All are lying, inflammatory tabloids chock full of disinformation; the Post, Rupert Murdoch's creature, being the most "mainstream". The Post calls me every time I file a law suit for a pro-Palestinian student or professor, but I never answer, because I have seen their egregious lies, exaggerations and attack rhetoric. The Post glories in saving the world from previously unknown 22-year old hijabi women students,. who are besieged with death and rape threats and hate speech immediately after the article appears. The Free Beacon is simply an attack rag, a doxing site. I had never heard of The Times of India, until it published a forged memo from DHS a few months ago, but everyone from India knows it is a tabloid.

The invocation of tabloid coverage in a letter from the Secretary of State to an immigration judge is today normal, but still extraordinary. I apparently take far more trouble checking facts for the tiny, obscure Ethical Spectacle than Marco Rubio does for official pronouncements. The government, which has the FBI and the DHS investigative branch at its disposal, could presumably have mined their files for some more serious-sounding information; or a junior attorney or intern could have done what I do: tried to proceed by amassing statements Khalil actually made directly to media or on video, and to interpret those. If they didn't find anything to spin, they could have fallen back to the "we just don't like him" approach, which Rubio had used in his prior correspondence to the court. Citing the Free Beacon in particular in a legal filing is a historic low, an act of inanity by government, consistent with Donald Trump's own methodology, of just saying shit. The existential threat is not so much that Rubio cited the Beacon, but that the judge accepted the filing as evidence, ruling against Khalil. Things fall apart when judges take tabloid "evidence" seriously, when blatantly hateful hearsay and lies are a basis for judicial action.

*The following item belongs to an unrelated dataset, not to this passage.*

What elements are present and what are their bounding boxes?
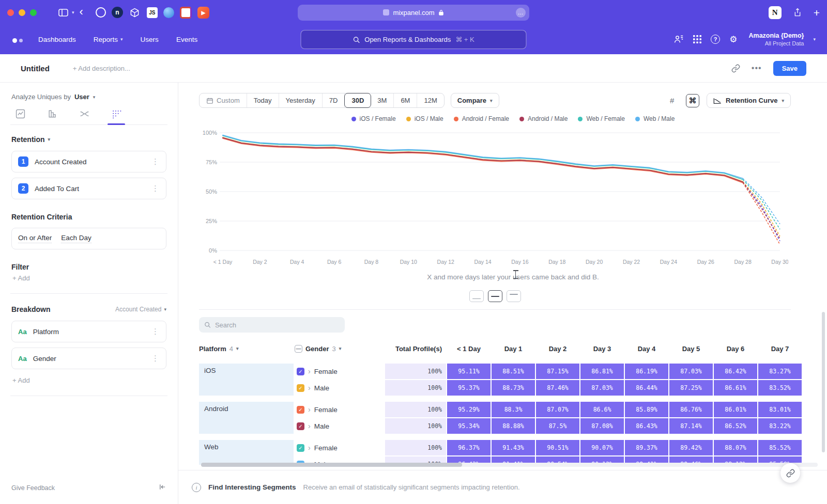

Donald Trump is an inane authoritarian, and the people he has picked this time around are either all in or compliant. The X accounts of Congressional committees and government agencies are replete with savage attacks on individuals, universities and groups, and also constant crude declarations of victory. The House Committee on Education and the Workforce (the wannabe HUAC) posted BREAKING —> @columbia FOLDS. Leo Terrell, the former Fox News contributor, now a senior DOJ attorney in charge of Trump's antisemitism project, reposts hateful, false material from doxing sites, including the target's name, photograph and employer, to his two million followers on his private social media account, with his own comment "Let's make the hater famous!" I could give hundreds more examples, from Trump himself, Kristi Noem at DHS, and government agencies at every level. The government itself is now a doxing site.

My purpose today is not to highlight the malice, the damage to government itself, to the private individuals targeted, to the freedom of speech, but how silly and inept this all is. Through-out American history, you can find instances of governments saying shit, dicking around, treated by historians as a sort of glitch, Andrew Jackson or Andrew Johnson in a particularly bad moment, where elsewhere the business of government grinds on. But Elon Musk's DOGE project, and the firing or demotion of all competent people in agencies like CIA, FBI, NSC, NOAA, EPA, and the beat goes on, shouts out that there is absolutely no concept of the business of government being anything else than inane crowing.

Full disclosure, this strangely, perhaps counter-intuitively, makes me a little bit optimistic, that a government based solely around insults and boasting, cannot "long endure".